§ Task instructions:
Please reproduce, exactly and in full, the lines from the one containing "Given the image: Trace" to the end of the material below.

::::::::::

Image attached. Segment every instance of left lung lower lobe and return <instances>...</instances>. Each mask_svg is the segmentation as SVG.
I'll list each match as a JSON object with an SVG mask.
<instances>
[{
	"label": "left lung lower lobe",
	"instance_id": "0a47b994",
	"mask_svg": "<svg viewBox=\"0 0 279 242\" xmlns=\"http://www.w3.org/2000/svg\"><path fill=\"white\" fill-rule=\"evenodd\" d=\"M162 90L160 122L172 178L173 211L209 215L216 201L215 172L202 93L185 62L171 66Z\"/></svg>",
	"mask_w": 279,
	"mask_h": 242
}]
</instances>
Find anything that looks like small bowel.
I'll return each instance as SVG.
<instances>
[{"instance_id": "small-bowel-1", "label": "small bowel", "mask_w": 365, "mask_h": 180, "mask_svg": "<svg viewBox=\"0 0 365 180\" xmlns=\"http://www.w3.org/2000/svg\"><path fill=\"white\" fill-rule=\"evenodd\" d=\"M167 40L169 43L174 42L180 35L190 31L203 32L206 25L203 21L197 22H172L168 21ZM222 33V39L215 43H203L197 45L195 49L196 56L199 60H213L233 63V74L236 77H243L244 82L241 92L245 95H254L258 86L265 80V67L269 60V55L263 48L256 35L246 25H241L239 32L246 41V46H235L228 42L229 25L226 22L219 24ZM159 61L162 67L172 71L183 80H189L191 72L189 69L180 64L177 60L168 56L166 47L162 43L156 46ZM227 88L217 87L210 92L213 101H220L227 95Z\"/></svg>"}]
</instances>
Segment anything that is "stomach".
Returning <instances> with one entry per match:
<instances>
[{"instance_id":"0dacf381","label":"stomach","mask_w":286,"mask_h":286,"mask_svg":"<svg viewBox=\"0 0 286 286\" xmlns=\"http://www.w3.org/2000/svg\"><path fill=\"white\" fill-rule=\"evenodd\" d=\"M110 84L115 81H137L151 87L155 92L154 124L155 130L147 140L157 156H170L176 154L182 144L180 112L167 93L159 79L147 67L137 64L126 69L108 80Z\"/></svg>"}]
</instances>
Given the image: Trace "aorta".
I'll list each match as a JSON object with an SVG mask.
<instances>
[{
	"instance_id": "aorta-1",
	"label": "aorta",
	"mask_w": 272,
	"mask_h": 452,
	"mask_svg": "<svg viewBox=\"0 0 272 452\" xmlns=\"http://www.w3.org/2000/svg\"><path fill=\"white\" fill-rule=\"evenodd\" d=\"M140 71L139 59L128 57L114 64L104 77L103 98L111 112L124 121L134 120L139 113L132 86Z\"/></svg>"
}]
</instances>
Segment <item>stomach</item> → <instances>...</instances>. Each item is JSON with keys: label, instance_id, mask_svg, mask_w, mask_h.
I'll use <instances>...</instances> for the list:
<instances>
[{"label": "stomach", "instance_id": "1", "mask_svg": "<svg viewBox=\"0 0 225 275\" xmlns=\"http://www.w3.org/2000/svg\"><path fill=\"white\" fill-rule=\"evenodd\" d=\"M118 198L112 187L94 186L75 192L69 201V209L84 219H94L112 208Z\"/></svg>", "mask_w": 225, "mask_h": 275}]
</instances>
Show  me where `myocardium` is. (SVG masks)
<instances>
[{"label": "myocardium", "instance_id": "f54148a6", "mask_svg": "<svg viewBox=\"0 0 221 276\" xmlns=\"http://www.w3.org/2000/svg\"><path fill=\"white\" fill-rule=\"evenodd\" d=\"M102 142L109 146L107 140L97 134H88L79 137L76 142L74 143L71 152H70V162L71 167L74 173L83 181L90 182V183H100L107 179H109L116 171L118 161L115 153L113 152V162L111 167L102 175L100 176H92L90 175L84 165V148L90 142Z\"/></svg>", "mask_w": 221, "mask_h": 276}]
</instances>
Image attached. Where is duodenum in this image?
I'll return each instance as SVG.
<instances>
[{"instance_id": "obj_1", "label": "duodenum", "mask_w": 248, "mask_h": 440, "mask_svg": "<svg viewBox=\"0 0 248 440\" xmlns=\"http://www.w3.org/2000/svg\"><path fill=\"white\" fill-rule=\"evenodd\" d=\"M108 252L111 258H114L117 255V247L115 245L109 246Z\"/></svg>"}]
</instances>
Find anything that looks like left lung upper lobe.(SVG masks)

::::::::::

§ Response area:
Given the image: Trace "aorta".
I'll list each match as a JSON object with an SVG mask.
<instances>
[{
	"instance_id": "aorta-1",
	"label": "aorta",
	"mask_w": 272,
	"mask_h": 452,
	"mask_svg": "<svg viewBox=\"0 0 272 452\" xmlns=\"http://www.w3.org/2000/svg\"><path fill=\"white\" fill-rule=\"evenodd\" d=\"M140 71L139 59L128 57L114 64L104 77L103 98L111 112L124 121L134 120L139 113L132 86Z\"/></svg>"
}]
</instances>
Segment <item>stomach</item> → <instances>...</instances>. Each item is JSON with keys: label, instance_id, mask_svg, mask_w, mask_h.
I'll use <instances>...</instances> for the list:
<instances>
[{"label": "stomach", "instance_id": "1", "mask_svg": "<svg viewBox=\"0 0 225 275\" xmlns=\"http://www.w3.org/2000/svg\"><path fill=\"white\" fill-rule=\"evenodd\" d=\"M118 198L112 187L94 186L75 192L69 201V209L84 219H94L112 208Z\"/></svg>", "mask_w": 225, "mask_h": 275}]
</instances>
Show  me where `myocardium` is. (SVG masks)
<instances>
[{"label": "myocardium", "instance_id": "f54148a6", "mask_svg": "<svg viewBox=\"0 0 221 276\" xmlns=\"http://www.w3.org/2000/svg\"><path fill=\"white\" fill-rule=\"evenodd\" d=\"M102 142L109 146L107 140L97 134H88L79 137L76 142L74 143L71 152H70V162L71 167L74 173L83 181L90 182V183H100L107 179H109L116 171L118 161L115 153L113 152V162L111 167L102 175L100 176H92L90 175L84 165V148L90 142Z\"/></svg>", "mask_w": 221, "mask_h": 276}]
</instances>
Image attached. Where is duodenum in this image?
I'll return each instance as SVG.
<instances>
[{"instance_id": "obj_1", "label": "duodenum", "mask_w": 248, "mask_h": 440, "mask_svg": "<svg viewBox=\"0 0 248 440\" xmlns=\"http://www.w3.org/2000/svg\"><path fill=\"white\" fill-rule=\"evenodd\" d=\"M108 252L111 258H114L117 255V247L115 245L109 246Z\"/></svg>"}]
</instances>
Find anything that looks like left lung upper lobe.(SVG masks)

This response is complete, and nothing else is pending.